***** Listed entries *****
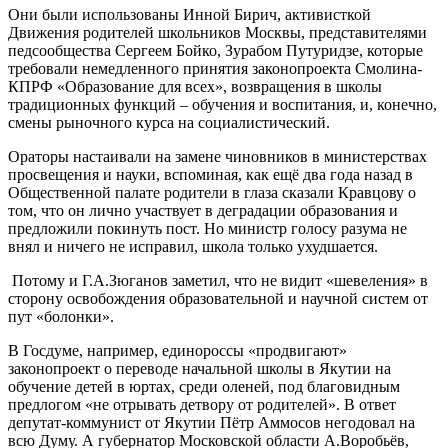
Они были использованы Инной Бирич, активисткой
Движения родителей школьников Москвы, представителями
педсообщества Сергеем Бойко, Зурабом Путуридзе, которые
требовали немедленного принятия законопроекта Смолина-
КПРФ «Образование для всех», возвращения в школы
традиционных функций – обучения и воспитания, и, конечно,
смены рыночного курса на социалистический.
Ораторы настаивали на замене чиновников в министерствах
просвещения и науки, вспоминая, как ещё два года назад в
Общественной палате родители в глаза сказали Кравцову о
том, что он лично участвует в деградации образования и
предложили покинуть пост. Но министр голосу разума не
внял и ничего не исправил, школа только ухудшается.
Потому и Г.А.Зюганов заметил, что не видит «шевеления» в
сторону освобождения образовательной и научной систем от
пут «болонки».
В Госдуме, например, единороссы «продвигают»
законопроект о переводе начальной школы в Якутии на
обучение детей в юртах, среди оленей, под благовидным
предлогом «не отрывать детвору от родителей». В ответ
депутат-коммунист от Якутии Пётр Аммосов негодовал на
всю Думу. А губернатор Московской области А.Воробьёв,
*****
_Instructions for the task_:
Look above for lines with the word "родителей" and copy them all.

_Output of the exercise_:
Движения родителей школьников Москвы, представителями
предлогом «не отрывать детвору от родителей». В ответ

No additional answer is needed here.